CBP: A well as specific contexts to individual works, there is a broad visual narrative of depicting urban infrastructure, old and new with elements of dereliction and nature. You did your PhD on the Ashington group (The Pitmen painters). I wondered if there are underlying politics to your work in regard to social histories or capitalist development?
NP: The small P political is certainly a motivating factor in the selection of some sites, and arguably always there whether or not I intend it to be, or consider it to be personally. This isn’t however something I always seek out, it very much depends on the event I’m researching and how the site has changed.
CBP: I presume you are back in your studio now. What are you currently working towards? Are you carrying forward any aspect or approach from your lockdown working practice, for example the Pandemic bench series or making work for the Artist Support Pledge scheme?
NP: I’m currently in the middle of moving studios from B&D Studios, housed in Commercial Union House, in central Newcastle where I’ve been for around 10 years. The building is set to be demolished as part of the billionaire Reuben Brothers ‘redevelopment’ of Newcastle city centre, so it’s with some sadness but also excitement that I’m moving to a larger space at the Biscuit Factory studios.

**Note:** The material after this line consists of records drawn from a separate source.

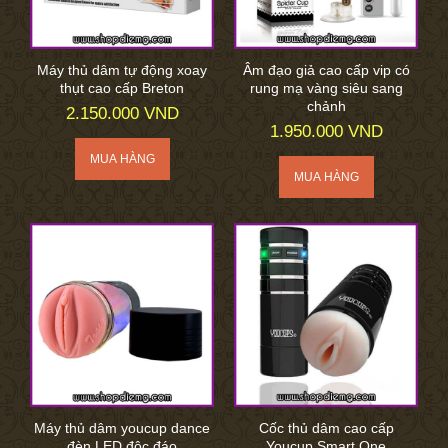
Máy thủ dâm tự động xoay
Âm đạo giả cao cấp vip có
thụt cao cấp Breton
rung mạ vàng siêu sang
chảnh
2.150.000 VND
1.950.000 VND
Máy thủ dâm youcup dance
Cốc thủ dâm cao cấp
đèn LED độc đáo
Youcup Smart One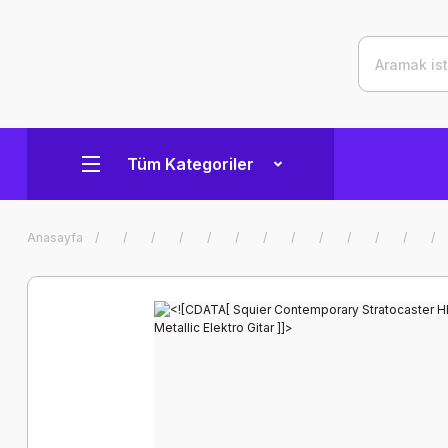
Tüm Kategoriler
Anasayfa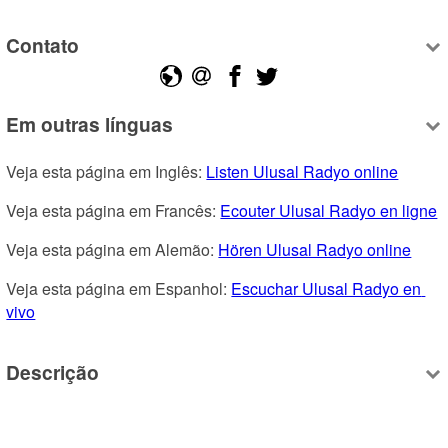
Contato
Em outras línguas
Veja esta página em Inglês: 
Listen Ulusal Radyo online
Veja esta página em Francês: 
Ecouter Ulusal Radyo en ligne
Veja esta página em Alemão: 
Hören Ulusal Radyo online
Veja esta página em Espanhol: 
Escuchar Ulusal Radyo en 
vivo
Descrição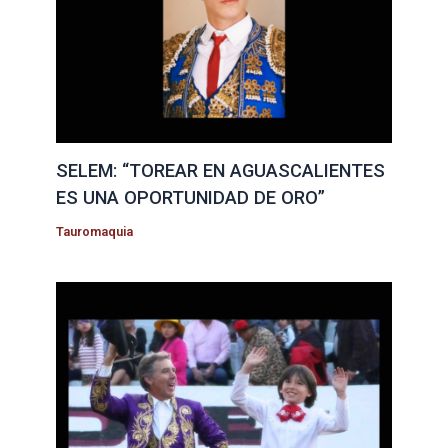
SELEM: “TOREAR EN AGUASCALIENTES
ES UNA OPORTUNIDAD DE ORO”
Tauromaquia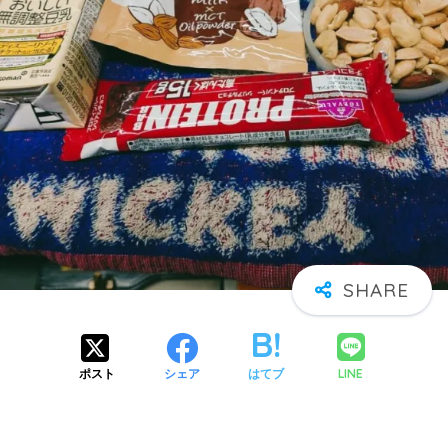
LINE
ポスト
シェア
はてブ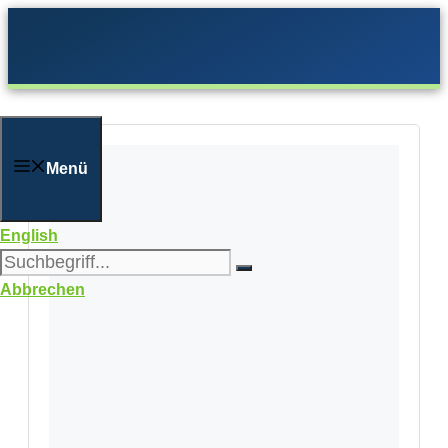
Zum
Inhalt
springen
Menü
English
Abbrechen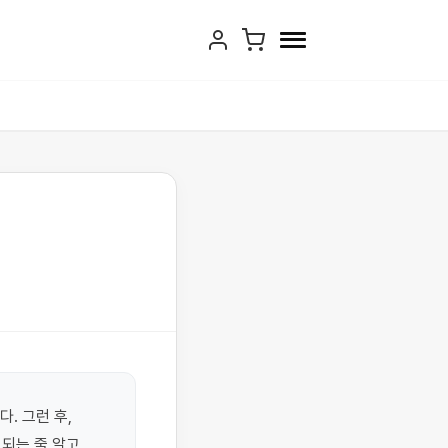
 그런 후, 
는 줄 알고, 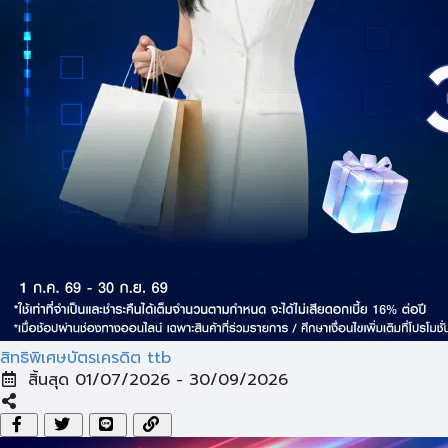
สิทธิพิเศษบัตรเครดิต ttb
สิ้นสุด 01/07/2026 - 30/09/2026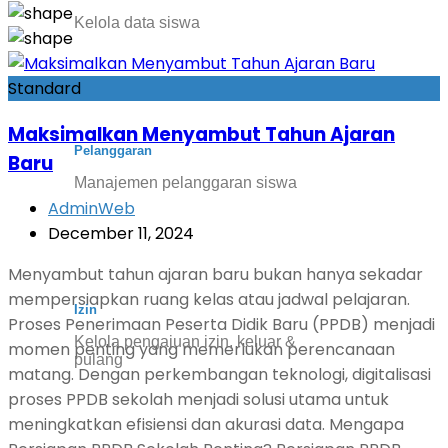
Kelola data siswa
Standard
Maksimalkan Menyambut Tahun Ajaran
Pelanggaran
Baru
Manajemen pelanggaran siswa
AdminWeb
December 11, 2024
Menyambut tahun ajaran baru bukan hanya sekadar
mempersiapkan ruang kelas atau jadwal pelajaran.
Izin
Proses Penerimaan Peserta Didik Baru (PPDB) menjadi
Kelola pengajuan izin, keluar &
momen penting yang memerlukan perencanaan
pulang
matang. Dengan perkembangan teknologi, digitalisasi
proses PPDB sekolah menjadi solusi utama untuk
meningkatkan efisiensi dan akurasi data. Mengapa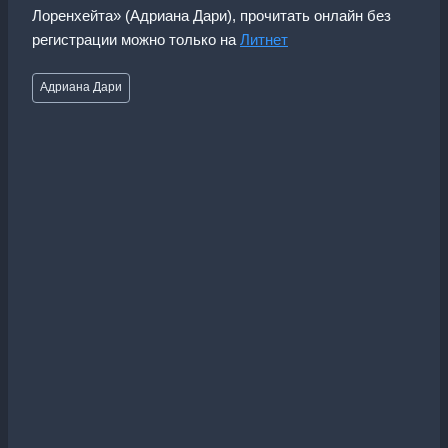
Лоренхейта» (Адриана Дари), прочитать онлайн без
регистрации можно только на
Литнет
Метки
Адриана Дари
записи: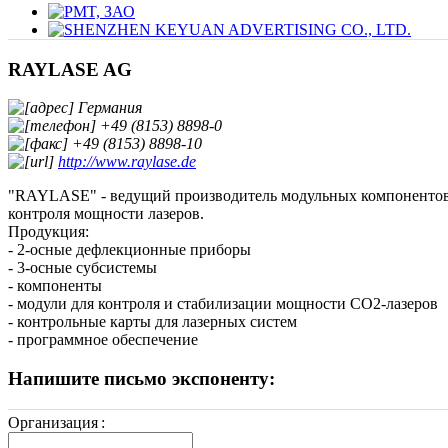
RAYLASE AG
Германия
+49 (8153) 8898-0
+49 (8153) 8898-10
http://www.raylase.de
"RAYLASE" - ведущий производитель модульных компонентов,
контроля мощности лазеров.
Продукция:
- 2-осные дефлекционные приборы
- 3-осные субсистемы
- компоненты
- модули для контроля и стабилизации мощности СО2-лазеров
- контрольные карты для лазерных систем
- программное обеспечение
Напишите письмо экспоненту:
Организация
: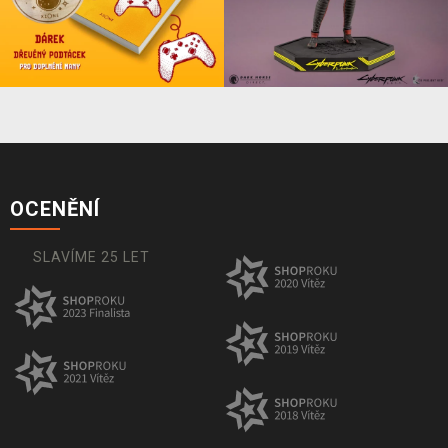
OCENĚNÍ
SLAVÍME 25 LET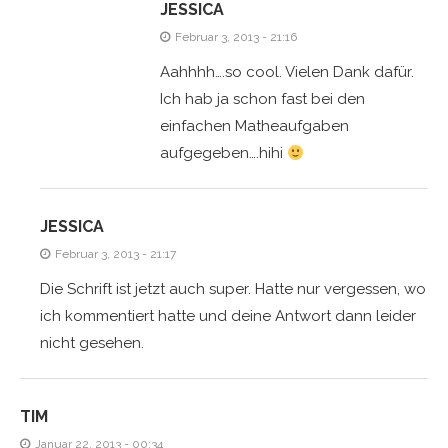
JESSICA
Februar 3, 2013 - 21:16
Aahhhh….so cool. Vielen Dank dafür.
Ich hab ja schon fast bei den
einfachen Matheaufgaben
aufgegeben….hihi
JESSICA
Februar 3, 2013 - 21:17
Die Schrift ist jetzt auch super. Hatte nur vergessen, wo
ich kommentiert hatte und deine Antwort dann leider
nicht gesehen.
TIM
Januar 22, 2013 - 00:34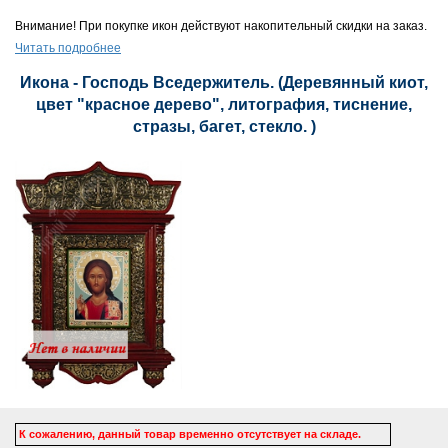
Внимание! При покупке икон действуют накопительный скидки на заказ.
Читать подробнее
Икона - Господь Вседержитель. (Деревянный киот,
цвет "красное дерево", литография, тиснение,
стразы, багет, стекло. )
К сожалению, данный товар временно отсутствует на складе.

With a couple of exceptions, the bench paintings were never publicly exhibited, they went directly from my house to collector’s houses. It felt like a huge shame to let the images not have wider exposure than that, so I decided to revisit some of the Lockdown bench images in acrylic and at a larger size 70x100cm. This has allowed me to really ‘get into’ the painting of them, to reconsider the imagery and allow it a more intensive handling. One of these is currently on show at Sunderland Museum & Winter Gardens as part of ‘Where We Are Now’ and two more are set to part of Middlesbrough Art Weekender from September 30th – October 3rd. A selection of work from The Ashington Paintings series is set to be shown in at the Alan Baxter Gallery in London opening on October 4th, alongside CBP artists Judy Tucker and Mandy Payne, and Trevor Burgess and Jonathan Hooper in a show called ‘Where We Live’, looking at how we have each made longitudinal studies of localities.
About Narbi Price
Born 1979 in Hartlepool, Narbi Price lives and works in Gateshead and Newcastle upon Tyne, UK.

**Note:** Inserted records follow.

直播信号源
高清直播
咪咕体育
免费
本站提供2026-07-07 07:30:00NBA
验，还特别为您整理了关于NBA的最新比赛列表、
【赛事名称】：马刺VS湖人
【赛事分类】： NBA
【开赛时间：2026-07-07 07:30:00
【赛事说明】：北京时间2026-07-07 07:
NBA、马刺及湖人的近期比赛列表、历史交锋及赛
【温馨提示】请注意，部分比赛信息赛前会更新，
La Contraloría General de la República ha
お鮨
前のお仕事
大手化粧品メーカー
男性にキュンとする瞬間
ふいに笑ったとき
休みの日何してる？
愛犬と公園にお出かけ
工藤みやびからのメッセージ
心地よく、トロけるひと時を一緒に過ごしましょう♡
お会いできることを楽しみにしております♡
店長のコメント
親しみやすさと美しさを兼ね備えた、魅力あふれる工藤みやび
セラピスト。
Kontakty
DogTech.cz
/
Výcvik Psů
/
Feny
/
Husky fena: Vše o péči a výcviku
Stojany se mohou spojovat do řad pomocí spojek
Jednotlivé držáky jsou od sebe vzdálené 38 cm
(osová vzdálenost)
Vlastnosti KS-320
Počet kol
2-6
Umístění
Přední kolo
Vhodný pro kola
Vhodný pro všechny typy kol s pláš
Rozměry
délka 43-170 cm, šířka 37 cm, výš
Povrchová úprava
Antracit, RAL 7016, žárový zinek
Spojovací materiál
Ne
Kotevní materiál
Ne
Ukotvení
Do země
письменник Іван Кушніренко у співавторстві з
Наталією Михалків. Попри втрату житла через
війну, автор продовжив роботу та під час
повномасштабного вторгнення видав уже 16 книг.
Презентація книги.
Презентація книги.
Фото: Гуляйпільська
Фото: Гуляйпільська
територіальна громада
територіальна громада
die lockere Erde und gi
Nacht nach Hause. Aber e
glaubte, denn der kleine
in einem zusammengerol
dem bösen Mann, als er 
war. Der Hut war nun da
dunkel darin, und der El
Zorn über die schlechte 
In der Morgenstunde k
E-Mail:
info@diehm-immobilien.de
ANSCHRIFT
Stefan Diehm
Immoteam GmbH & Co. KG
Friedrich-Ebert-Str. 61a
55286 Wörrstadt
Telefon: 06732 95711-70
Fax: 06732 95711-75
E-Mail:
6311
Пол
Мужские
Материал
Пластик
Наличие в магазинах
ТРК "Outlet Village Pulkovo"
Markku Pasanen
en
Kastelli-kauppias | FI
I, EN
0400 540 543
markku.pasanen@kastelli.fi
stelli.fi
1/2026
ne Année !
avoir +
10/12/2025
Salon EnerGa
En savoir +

He was the Journal Culture Awards Visual Artist of the Year 2018, and the winner of the Contemporary British Painting Prize 2017. He was featured in Phaidon’s Vitamin P3 – New Perspectives in Painting and was a prizewinner in the John Moores Painting Prize 2012.
He has recently completed an AHRC funded PhD at Newcastle University in partnership with Woodhorn Museum.
Recent solo exhibitions include 2020; ‘The Ashington Paintings | Redux’, XL Gallery, Newcastle University. 2019; ‘All I Start Will End’, Herrick Gallery, London. Recent group exhibitions include 2021; Where We Are Now’, Sunderland Museum & Winter Gardens, Sunderland, ‘Unkempt – Shifting Aesthetics in Representations of Landscape’, Messums Wiltshire, Tisbury, ‘Figurative Art Now’, Mall Galleries, London (online), ‘Bus Stop Gothic’, (online), ‘Pretty Ugly’, Thames-Side Studios Gallery, London, ‘The Lockdown Interviews Exhibition’, The Cello Factory, London. 2020; ‘Vitalistic Fantasies’, The Cello Factory, London.